Sitting crosslegged on his bunk, trooper LaBlond looked up from jamming a cleaning brush on its rod down the muzzle of his bullpup AK. He was a kid, light brown hair held back from his face by a rag tied around his temples. Ultimately conscious of being the youngest trooper in the platoon, he was trying to grow a mustache in emulation of his comrades, only it was hard to tell. The hairs were fine, so pale as to be almost transparent.
Guerrero rapped the glowing screen with a brawler’s misshapen knuckles. “Come on, chico. This may be your chance to blow off this boring garrison guano and see some real action. Give you some stories to impress the girls with.”
Trooper Dominguin swung his booted feet off the cot next to
LaBlond’s and sat up. He was a sandy-bearded, two-meter ox who’d been with García since the old days in Angola. He reached over and tugged at the open neck of the boy’s fatigue blouse, endangering the buttons. “He won’t have no luck till he gets some hair on his chest. That’s the way the girls around here like ’em, cause their own men are so smooth. Girls like to know it’s a man holding ’em, not some flatchested broad.” He thrust forward his own huge chest by way of example, holding his fatigues apart at the top. It looked as if he were wearing a bear rug under the blouse.
LaBlond struck the big man’s paw away. Domingufn laughed. “You got balls, kid. Too bad you got no chance to use ’em.”
“Since you’ve got nothing better to do than pick on the kid,” a dry voice said from the doorway, “perhaps you want to clean his rifle for him, qué no?” They looked around. Corporal Hierra stood in the doorway.
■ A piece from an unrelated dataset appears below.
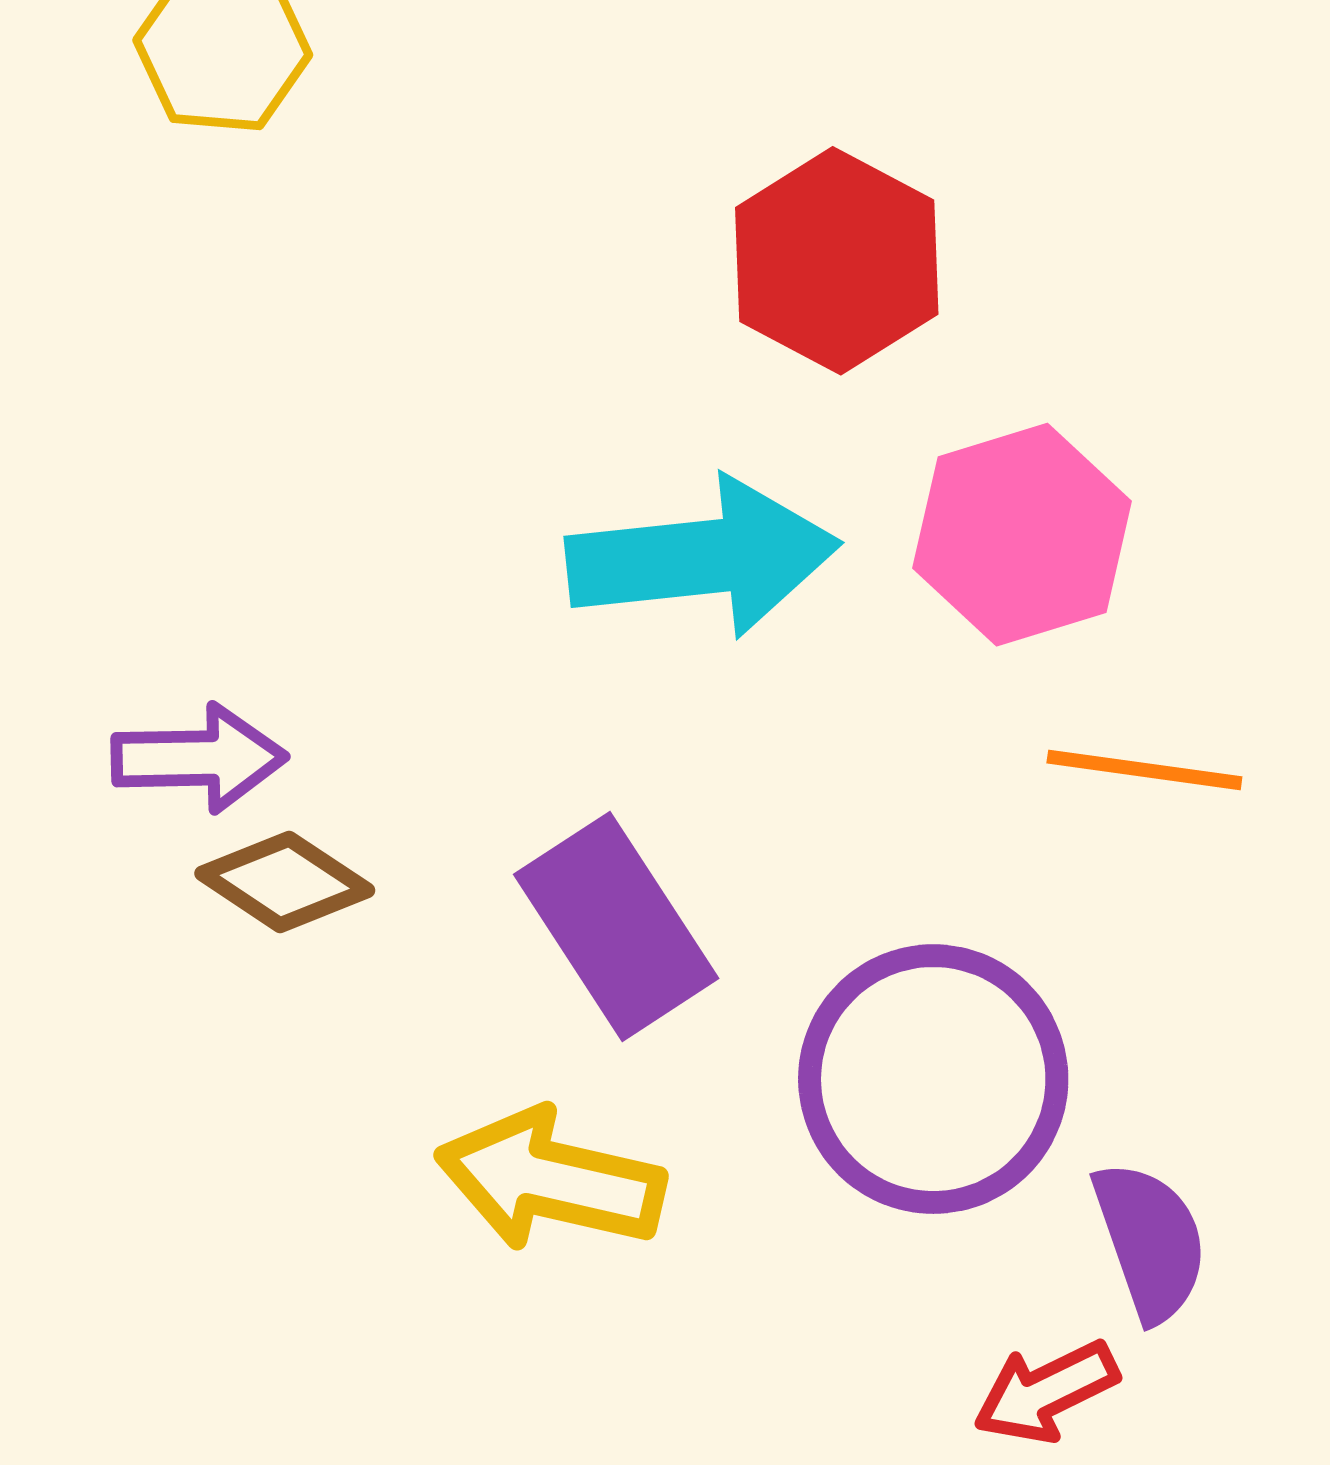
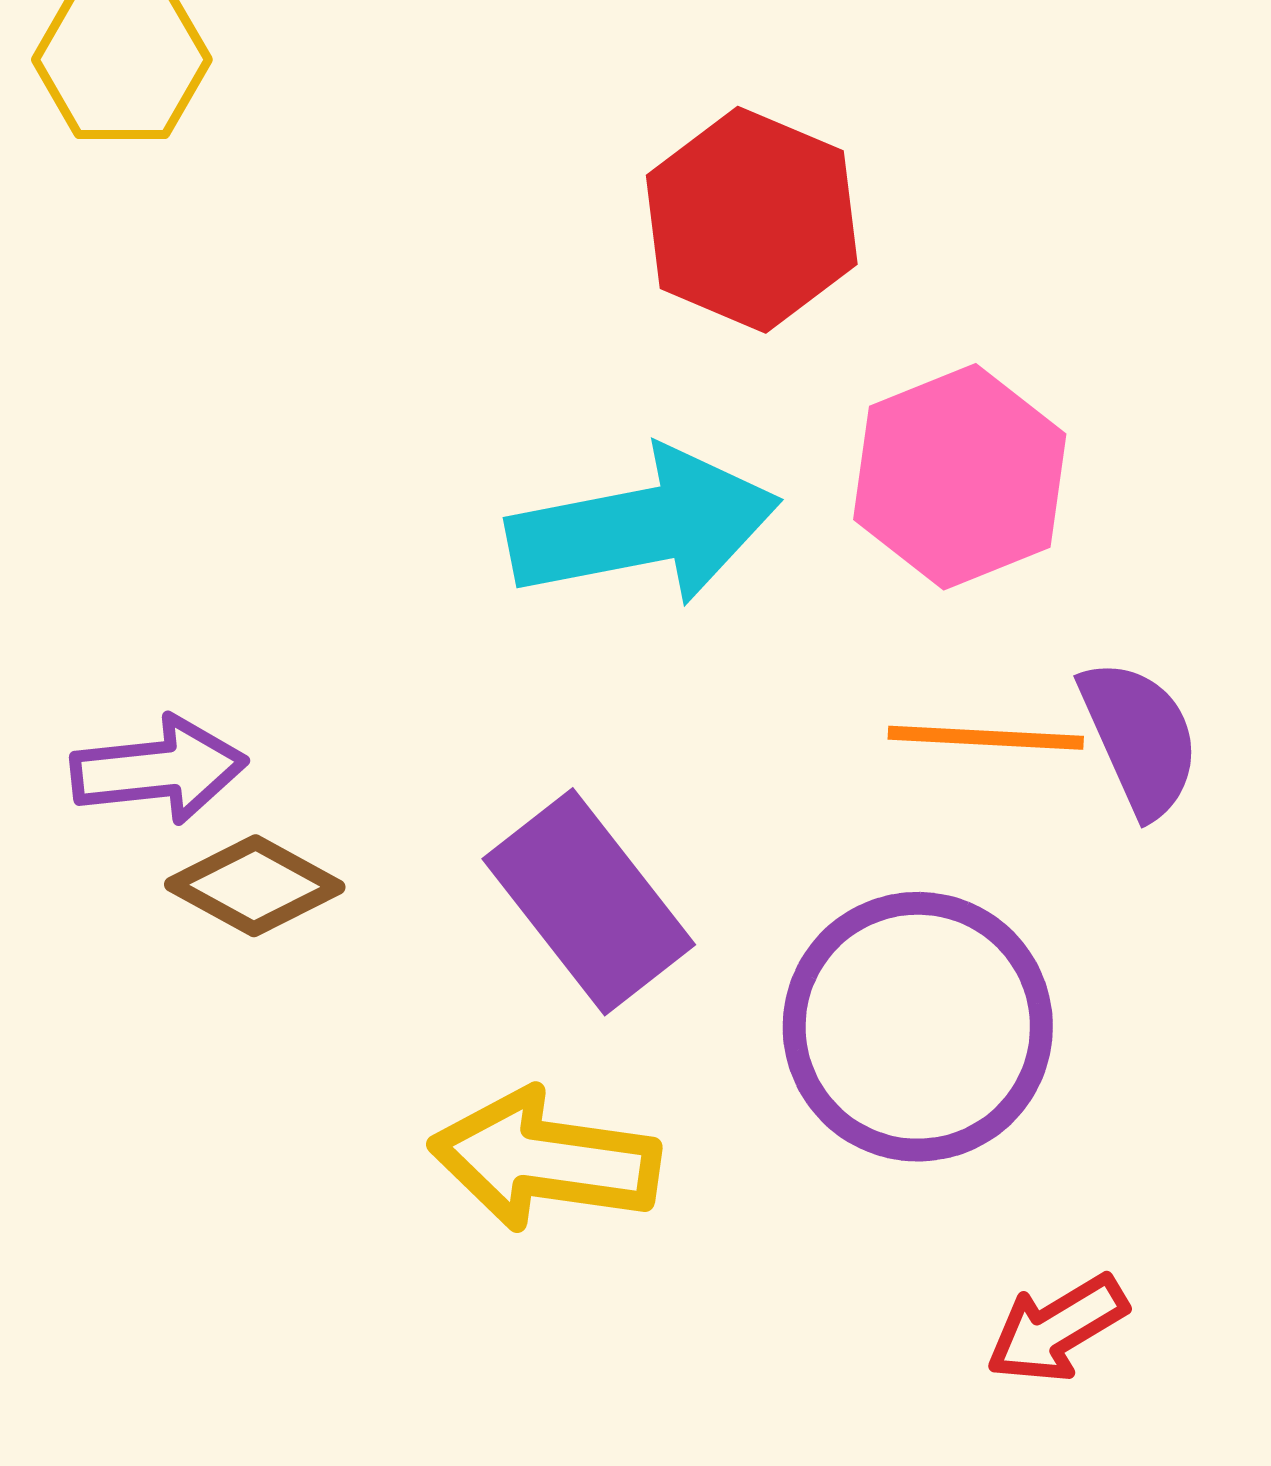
orange line: (1144, 770) -> (986, 738), moved
purple semicircle: (1150, 1241) -> (1140, 738), moved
Despite having returned from conducting maneuvers only half an hour before, the compact little noncom was immaculate, every black hair in place, beard as if it had been carved from ebony, black beret tipped to a precise angle, tailored cammie shirt neat, green trousers tucked into the tops of spit-polished American-style jungle boots. At his hip he wore an American revolver half as long as he was; miracle he didn’t list to one side when he walked.
He strutted forward, plucked the partly disassembled rifle from the boy’s fingers, stuck his thumb into the breach, and squinted down the bore to examine it by light reflected off one exquisitely manicured thumbnail. He tut-tutted and thrust the weapon back at the boy.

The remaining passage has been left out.